Otros relatos más fiables –que recogen Juaristi y el matrimonio Rabaté– remiten a una intervención mucho más breve y menos elaborada de Unamuno, si bien en ambos casos se pronuncia, con alguna variante, el famoso: “Venceréis, pero no convenceréis”. Unamuno, que presidía la mesa en representación de Franco, no tenía pensado tomar la palabra y lo hizo sobre todo en respuesta a la furibunda intervención del catedrático de Literatura Francisco Maldonado en la que arremetía contra vascos y catalanes. Según Severiano Delgado, que se basa en tres testimonios presenciales, fue una mención de Unamuno al líder de la independencia filipina José Rizal lo que provocó la ira de Millán-Astray, un veterano de aquella guerra, y su grito, que fue: “¡Muera la intelectualidad traidora!”.

La improvisada intervención de Unamuno no se registró, como las demás, en la radio, por lo que en realidad nunca sabremos lo que dijo. La única evidencia son unas cuantas palabras que escribió en el reverso de un sobre mientras se desarrollaba el acto. Entre ellas: “vencer” y “convencer”, lo que hace probable que las utilizara; también escribió: “Rizal”, “imperialismo”, “lengua” y “odio a la inteligencia que es crítica”. Significativamente el sobre contenía la carta en la que le pedía ayuda la mujer del pastor protestante Atilano Coco, amigo del filósofo, detenido por masón y que sería ejecutado a comienzos de diciembre de 1936. Para Juaristi, Unamuno apoyó el levantamiento sin fisuras hasta comienzos de octubre, cuando empezó a recibir cartas de amigos detenidos, como Coco, y a ser consciente de la represión y de que estaba ante una “guerra incivil”. Su alejamiento crítico de los militares fue paulatino, hasta su muerte el último día de 1936.

Las leyendas se sustentan por lo general en imágenes y hay una foto emblemática de un enfrentamiento que nadie pone en duda, tampoco el bibliotecario Delgado, aunque se difiere mucho con respecto a la intensidad. En la fotografía de Unamuno saliendo del paraninfo y rodeado de falangistas más o menos exaltados se observan detalles incongruentes con el relato canónico. Juaristi apunta que Unamuno no viste la toga y la muceta de rector con las que presidió el acto, por lo que tuvo tiempo para cambiarse, y su salida no pudo ser tan precipitada como se ha dicho, un rescate en última instancia gracias a la intervención de Carmen Polo –no aparece en la foto, es de suponer que estuviera ya en el interior del vehículo–, que se lo llevó del brazo entre falangistas vociferantes con las armas desenfundadas profiriendo graves amenazas. Los falangistas gritan o cantan brazo en alto, pero salvo alguna rara excepción, ninguno mira al filósofo.

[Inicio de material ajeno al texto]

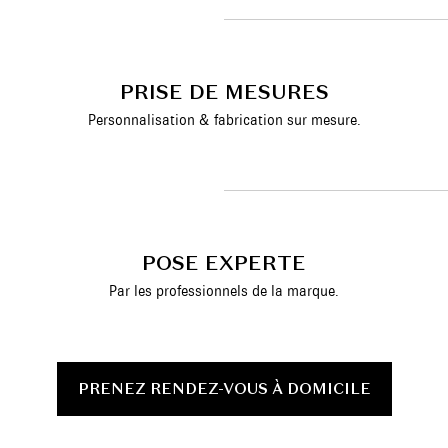
PRISE DE MESURES
Personnalisation & fabrication sur mesure.
POSE EXPERTE
Par les professionnels de la marque.
PRENEZ RENDEZ-VOUS À DOMICILE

La Plataforma Patriótica Millán-Astray acaba de dar a conocer una nueva fotografía localizada en la Biblioteca Nacional, captada instantes después de la anterior, en la que el fundador de la Falange se despide educadamente de Unamuno. La plataforma anuncia que van a solicitar los expedientes de las ayudas ministeriales para una película “basada en una mentira histórica”, informa El Norte de Castilla. Por su parte, la productora de Almodóvar, MOD Producciones, ha emitido un escueto comunicado en el que afirma que la polémica no alterará sus planes de rodaje. Habrá que esperar al estreno de la película para escuchar qué dice Karra Elejalde (en el papel de Unamuno): es de esperar que se entienda que se trata de una ficción.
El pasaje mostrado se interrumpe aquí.